Firstly, == is not the same as isequal. The function that gets called when you use == is eq, and the scope of each of those is different.

For e.g., in eq(A,B), if B is a scalar, the function checks each element of A for equality with B and returns a logical vector.

eq([2,5,4,2],2)

ans =

     1     0     0     1

However, isequal(A,B) checks if A is identically equal to B in all aspects. In other words, MATLAB cannot tell the difference between A and B. Doing this for the above example:

isequal([2,5,4,2],2)

ans =

     0

I think what you really intended to ask in the question, but didn't, is:

"Why is == not defined for cell arrays?"

Well, a simple reason is: Cells were not intended for such use. You can easily see how implementing such a function for cells can quickly get complicated when you start considering individual cases. For example, consider

{2,5,{4,2}}==2

What would you expect the answer to be? A reasonable guess would be

ans = {1,0,0}

which is fair. But let's say, I disagree. Now I'd like the equality operation to walk down nested cells and return

ans = {1,0,{0,1}}

Can you disagree with this interpretation? Perhaps not. It's equally valid, and in some cases that's the behavior you want.

This was just a simple example. Now add to this a mixture of nested cells, different types, etc. within the cell and think about handling each of those corner cases. It quickly becomes a nightmare for the developers to implement such a functionality that can be satisfactorily used by everyone.

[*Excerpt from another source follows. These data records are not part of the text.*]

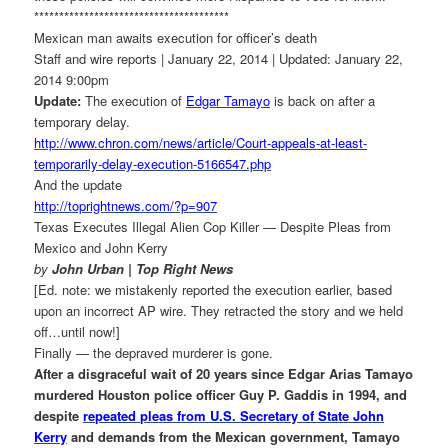
******************************
*********
Mexican man awaits execution for officer’s death
Staff and wire reports | January 22, 2014 | Updated: January 22,
2014 9:00pm
Update:
The execution of
Edgar Tamayo
is back on after a
temporary delay.
http://www.chron.com/news/
article/Court-appeals-at-
least-
temporarily-delay-
execution-5166547.php
And the update
http://toprightnews.com/?p=907
Texas Executes Illegal Alien Cop Killer — Despite Pleas from
Mexico and John Kerry
by
John Urban | Top Right News
[Ed. note: we mistakenly reported the execution earlier, based
upon an incorrect AP wire. They retracted the story and we held
off…until now!]
Finally — the depraved murderer is gone.
After a disgraceful wait of 20 years since Edgar Arias Tamayo
murdered Houston police officer Guy P. Gaddis in 1994, and
despite
repeated pleas from U.S. Secretary of State John
Kerry
and demands from the Mexican government, Tamayo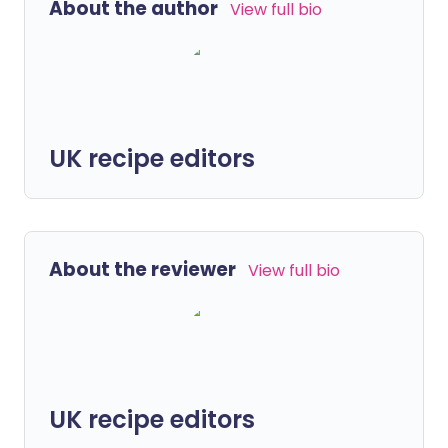
About the author
View full bio
UK recipe editors
About the reviewer
View full bio
UK recipe editors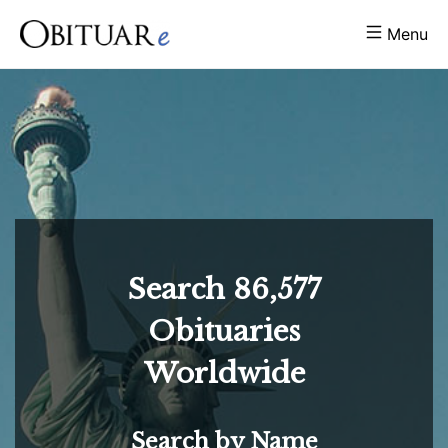
Menu
Search
86,577
Obituaries
Worldwide
Search by Name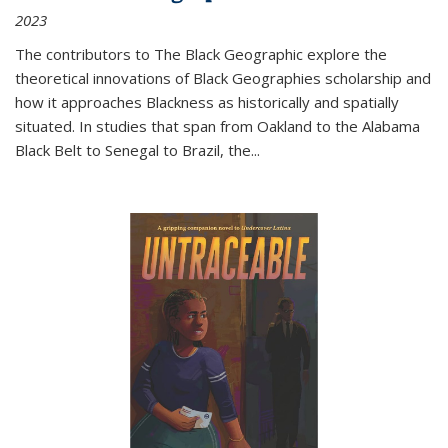
2023
The contributors to
The Black Geographic
explore the
theoretical innovations of Black Geographies scholarship and
how it approaches Blackness as historically and spatially
situated. In studies that span from Oakland to the Alabama
Black Belt to Senegal to Brazil, the
...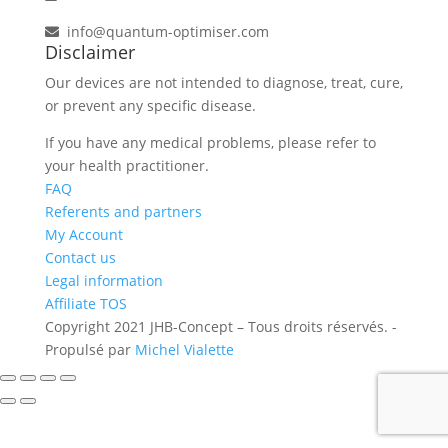
info@quantum-optimiser.com
Disclaimer
Our devices are not intended to diagnose, treat, cure,
or prevent any specific disease.
If you have any medical problems, please refer to
your health practitioner.
FAQ
Referents and partners
My Account
Contact us
Legal information
Affiliate TOS
Copyright 2021 JHB-Concept – Tous droits réservés. -
Propulsé par
Michel Vialette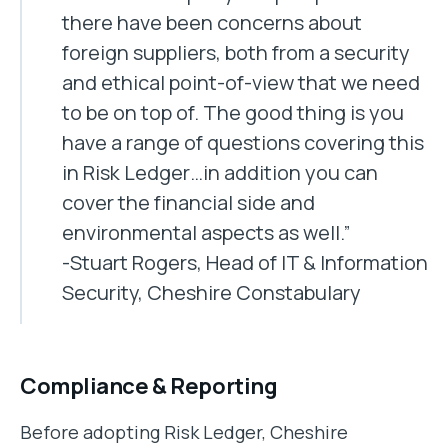
there have been concerns about
foreign suppliers, both from a security
and ethical point-of-view that we need
to be on top of. The good thing is you
have a range of questions covering this
in Risk Ledger…in addition you can
cover the financial side and
environmental aspects as well.”
-Stuart Rogers, Head of IT & Information
Security, Cheshire Constabulary
Compliance & Reporting
Before adopting Risk Ledger, Cheshire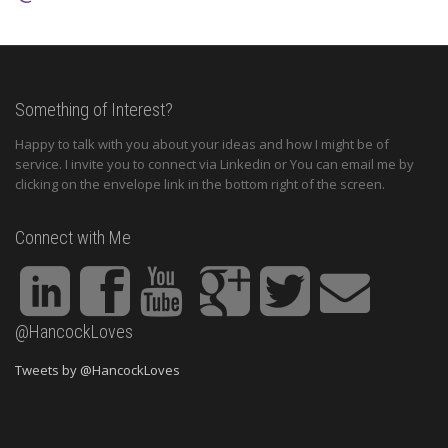
Something of Interest?
Happy to talk with you about your ideas and how I might be of
service. I invite you to connect via Linkedin or You can email me by
clicking on the envelope link in the bottom right of the screen.
Connect with Me
@HancockLoves
Tweets by @HancockLoves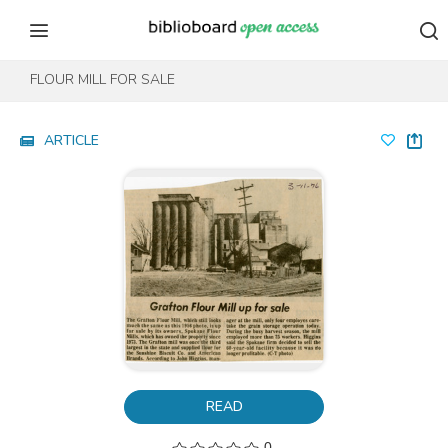
Skip to content
Skip to footer
FLOUR MILL FOR SALE
ARTICLE
READ
0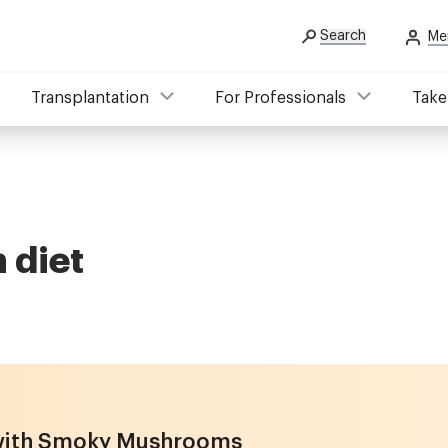
Search
Me
Transplantation
For Professionals
Take
 diet
 with Smoky Mushrooms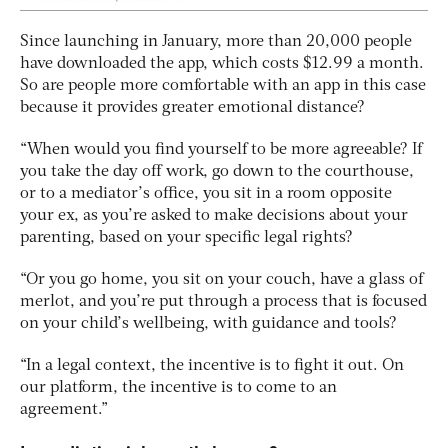
Since launching in January, more than 20,000 people
have downloaded the app, which costs $12.99 a month.
So are people more comfortable with an app in this case
because it provides greater emotional distance?
“When would you find yourself to be more agreeable? If
you take the day off work, go down to the courthouse,
or to a mediator’s office, you sit in a room opposite
your ex, as you’re asked to make decisions about your
parenting, based on your specific legal rights?
“Or you go home, you sit on your couch, have a glass of
merlot, and you’re put through a process that is focused
on your child’s wellbeing, with guidance and tools?
“In a legal context, the incentive is to fight it out. On
our platform, the incentive is to come to an
agreement.”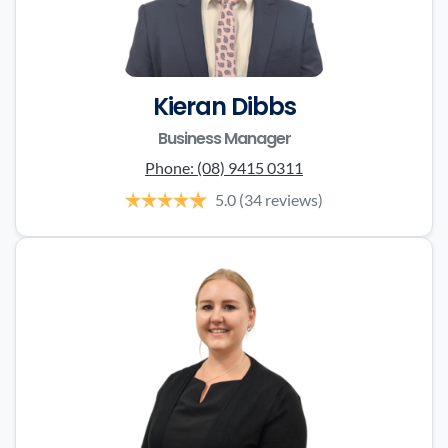
Kieran Dibbs
Business Manager
Phone:
(08) 9415 0311
5.0
(34 reviews)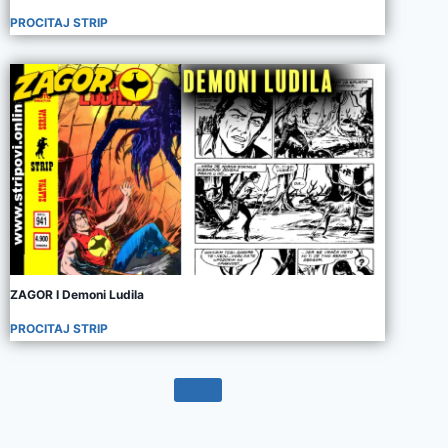
PROCITAJ STRIP
ZAGOR I Demoni Ludila
PROCITAJ STRIP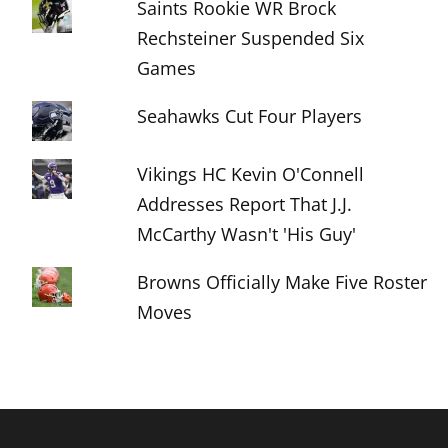
Saints Rookie WR Brock
Rechsteiner Suspended Six
Games
Seahawks Cut Four Players
Vikings HC Kevin O'Connell
Addresses Report That J.J.
McCarthy Wasn't 'His Guy'
Browns Officially Make Five Roster
Moves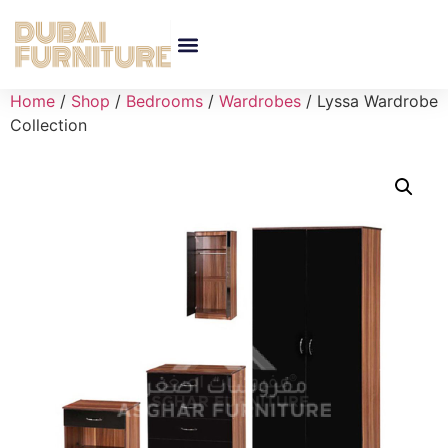
Home
/
Shop
/
Bedrooms
/
Wardrobes
/ Lyssa Wardrobe
Collection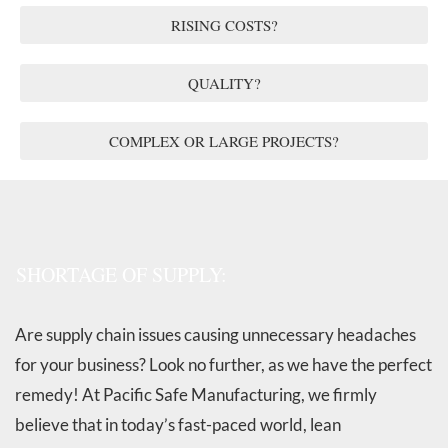
RISING COSTS?
QUALITY?
COMPLEX OR LARGE PROJECTS?
SHORTAGE OF SUPPLY:
Are supply chain issues causing unnecessary headaches
for your business? Look no further, as we have the perfect
remedy! At Pacific Safe Manufacturing, we firmly
believe that in today’s fast-paced world, lean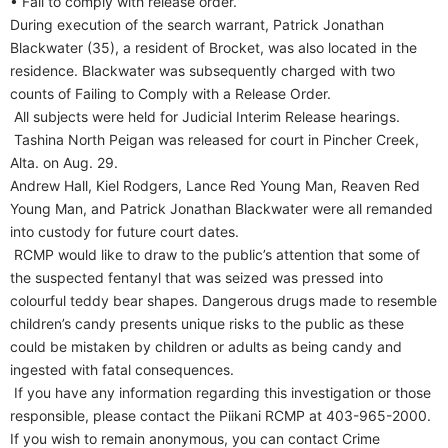
• Fail to comply with release order.
During execution of the search warrant, Patrick Jonathan
Blackwater (35), a resident of Brocket, was also located in the
residence. Blackwater was subsequently charged with two
counts of Failing to Comply with a Release Order.
All subjects were held for Judicial Interim Release hearings.
Tashina North Peigan was released for court in Pincher Creek,
Alta. on Aug. 29.
Andrew Hall, Kiel Rodgers, Lance Red Young Man, Reaven Red
Young Man, and Patrick Jonathan Blackwater were all remanded
into custody for future court dates.
RCMP would like to draw to the public’s attention that some of
the suspected fentanyl that was seized was pressed into
colourful teddy bear shapes. Dangerous drugs made to resemble
children’s candy presents unique risks to the public as these
could be mistaken by children or adults as being candy and
ingested with fatal consequences.
If you have any information regarding this investigation or those
responsible, please contact the Piikani RCMP at 403-965-2000.
If you wish to remain anonymous, you can contact Crime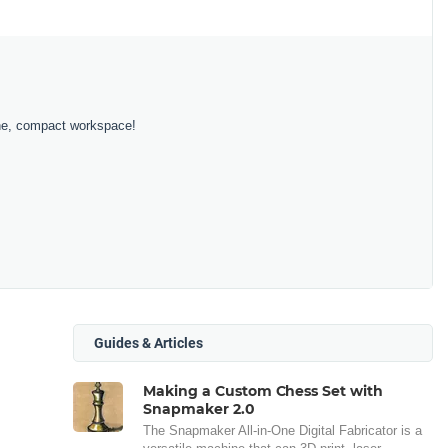
 one, compact workspace!
Guides & Articles
Making a Custom Chess Set with
Snapmaker 2.0
The Snapmaker All-in-One Digital Fabricator is a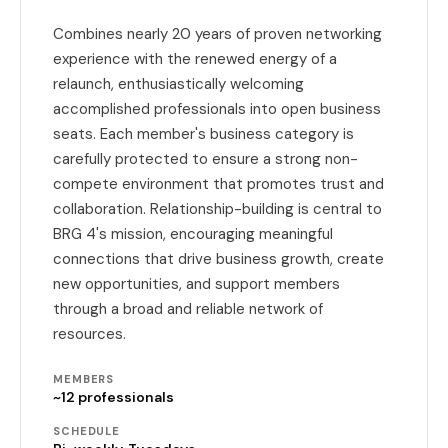
Combines nearly 20 years of proven networking
experience with the renewed energy of a
relaunch, enthusiastically welcoming
accomplished professionals into open business
seats. Each member's business category is
carefully protected to ensure a strong non-
compete environment that promotes trust and
collaboration. Relationship-building is central to
BRG 4's mission, encouraging meaningful
connections that drive business growth, create
new opportunities, and support members
through a broad and reliable network of
resources.
MEMBERS
~12 professionals
SCHEDULE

So the solution is to overload the function, implementing only the specific functionality that you desire, for use in your application. MATLAB provides a way to do that too, by creating an @cell directory and defining an eq.m for use with cells the way you want it. Ramashalanka has demonstrated this in his answer.



回答2:

There are many things that would seem natural for MATLAB to do that they have chosen not to. Perhaps they don't want to consider many special cases (see below). You can do it yourself by overloading. If you make a directory @cell and put the following in a new function eq.m:

function c = eq(a,b)
if iscell(b) && ~iscell(a)
    c = eq(b,a);
else
    c = cell(size(a));
    for n = 1:numel(c)
        if iscell(a) && iscell(b)
            c{n} = isequal(a{n},b{n});
        else
            c{n} = isequal(a{n},b);
        end
    end
end

Then you can do, e.g.:

>> {'hallo','matlab','world'} == 'matlab'
ans =     [0]    [1]    [0]

>> {'hallo','matlab','world'} == {'a','matlab','b'}
ans =     [0]    [1]    [0]

>> {'hallo','matlab','world'} == {'a','dd','matlab'}
ans =     [0]    [0]    [0]

>>  { 1, 2, 3 } == 2
ans =     [0]    [1]    [0]

But, even though I considered a couple of cases in my simple function, there are lots of things I didn't consider (checking cells are the same size, checking a multi-element cell against a singleton etc etc).

I used isequal even though it's called with eq (i.e. ==) since it handles {'hallo','matlab','world'} == 'matlab' better, but really I should consider more cases.

(EDIT: I made the function slightly shorter, but less efficient)



回答3:

The reason for this problem is: cell arrays can store different types of variables in different cells. Thus the operator == can't be defined well for the entire array. It is even possible for a cell to contain another cell, further exacerbating the problem.

Think of {4,'4',4.0,{4,4,4}} == '4'. what should be the result? Each type evaluates in different way.



回答4:

This is not unique to strings. Even the following does not work:

{ 1, 2, 3 } == 2

Cell arrays are not the same as "normal" arrays: they offer different syntax, different semantics, different capabilities, and are implemented differently (an extra layer of indirection).

Consider if == on cell arrays were defined in terms of isequal on an element-by-element basis. So, the above example would be no problem. But what about this?

{ [1 0 1], [1 1 0] } == 1

The resulting behaviour wouldn't be terribly useful in most circumstances. And what about this?

1 == { 1, 2, 3 }

And how would you define this? (I can think of at least three different interpretations.)

{ 1, 2, 3 } == { 4, 5, 6 }

And what about this?

{ 1, 2, 3 } == { { 4, 5, 6 } }

Or this?

{ 1, 2, 3 } == { 4; 5; 6 }

Or this?

{ 1, 2, 3 } == { 4, 5 }

You could add all sorts of special-case handling, but that makes the language less consistent, more complex, and less predictable.